Telecos, the world over are looking for a magic business model they can mount and ride into a perpetually sunny, high ARPU, future. I’ve never heard of a telecom service provider – let’s just call them all telcos here, it’s simpler – that only wants to drift along providing commodity services. To provide more advanced, non-commodity, services and wrest business from an ever-wider range of competitors they have to invest in IP-based next generation networks (NGN).

There is a good business case made for NGNs. NGNs are high-tech competitive weapons. NGNs cost less to build, operate and maintain than traditional networks. NGNs can more easily meet demands for greater, far greater, bandwidth. Given their IP base, NGNs provide a far more flexible platform for innovation and make it much easier to implement and bring advanced new services to market. All of these claims are eminently correct. Nevertheless, I wonder if the advanced applications telcos speak of will prove to be more than short-term stopgaps.

When pushed, telcos speak confidently of the service/content/application future – and they do their best to believe it; when squeezed there is very little juice in their replies. Traditional revenues are slipping and many telcos will have a problem finding new revenue sources. Data is picking up some of the slack, but there are many reasons to believe that most data and content based services will eventually slide down the slope to commodity land. Telcos, both fixed and mobile, rarely, very rarely, control content or even applications. Most telcos provide little more than a transmission pipe and a billing structure for content and applications providers. In truth, most telcos, even the newest, still think like utility providers; few have a notion of what an audience is or what drives a business to consume.

Wireline has seen better days; it is stagnating or declining in some parts of the world. Broadband is holding back the losses and dreams of triple or even quad-play to stave off depression. But I cannot see content, even IPTV, in the role of saviour, there is too much content and too much competition. Too much of anything in a market can transmute golden products into low cost commodities.

Mobile is still growing. Everyone talks about mobile data’s rise; revenues are growing steadily, at least for now, but commodity drift with flat-rate deals is setting in. Sure, we are seeing more cable and Internet-type content and services, but few new or exciting made-for-mobile services – with the important exceptions of location-based services and mobile money.

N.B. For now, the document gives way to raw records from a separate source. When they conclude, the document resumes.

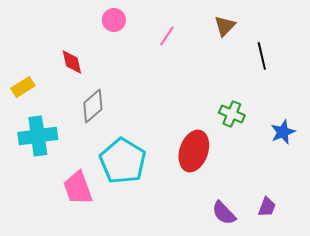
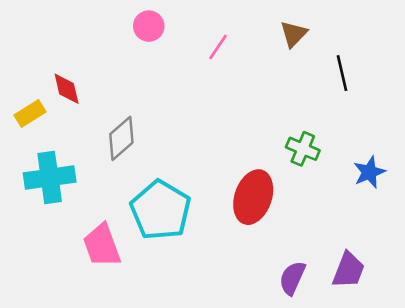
red diamond: (72, 62) -> (67, 89), moved
purple trapezoid: (267, 207) -> (348, 270), size x1.4
purple semicircle: (224, 213) -> (292, 278), turned 68

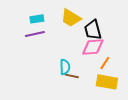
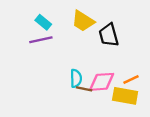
cyan rectangle: (37, 19) -> (43, 22), turned 48
pink diamond: (93, 47) -> (102, 82), moved
orange line: (105, 63) -> (131, 79), moved, turned 32

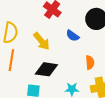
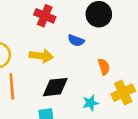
yellow arrow: (41, 41) -> (41, 56), turned -30

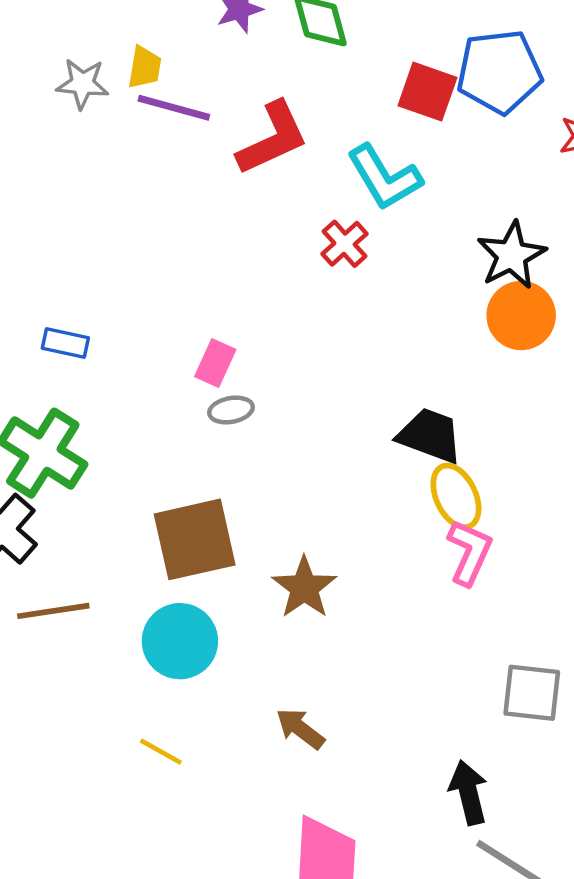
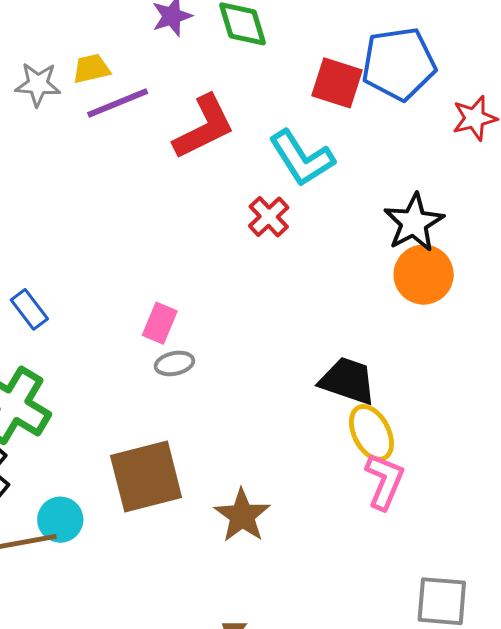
yellow trapezoid: (145, 67) -> (91, 69), turned -111
purple line: (174, 108) -> (118, 103), turned -36
blue rectangle: (65, 343) -> (29, 309), turned 42
cyan circle: (180, 641) -> (60, 520), moved, size x0.7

Telcos, both wired and wireless, are fighting to hold and gain customers and build revenues. Most new services simply deliver someone else’s content; with few exceptions, there is little if any value added.

Telcos still make good money doing what they have always done best, fetching and carrying the words, content, whatever, of others – but they have few truly unique services, and few winning propositions of their own except transport. Mobile operators in much of the world are riding the wave; there are still large pools of potential subscribers to conquer so they are often blind to the danger of becoming tomorrow’s thin-margin commodity providers. They are in a bind, the technology that makes them, breaks them.

In a digitalised world, anyone can offer the same service. Anyone can mount a virtual network. Anyone can buy content. Anyone can compete on the playing field of their choice; pygmies can battle giants and Davids can slay Goliaths. In fact, any service can be commoditised. As independent filmmakers used to say, ‘all you need is an idea in your head and a camera in your hand’. Today, all you need is an idea in your head and a good broadband connection to the Net’.

Many years ago, I read – I have forgotten who said it – that there is nothing that someone cannot make more cheaply and worse and sell for less. The words are not exact, but the meaning is. At the time, it was true. Today, outsourcing – perhaps just ‘sourcing’ would be more accurate – has turned this proposition on its head. There is little that cannot be bought for less, but with better quality, somewhere in the world. This is less of an exaggeration than many might think.

The jam the telcos are in is not unique. Almost everyone, almost every company, can easily find itself in the same position. Digitalisation is the great commodity-maker; the Internet has levelled the market. No matter what the line of business, anyone, anywhere in the world can play the game – and one needn’t be big to do it. Anyone with an idea can outsource production and services – their entire supply chain, marketing, distribution and more, if need be – and go head-to-head with the giants in any niche they choose.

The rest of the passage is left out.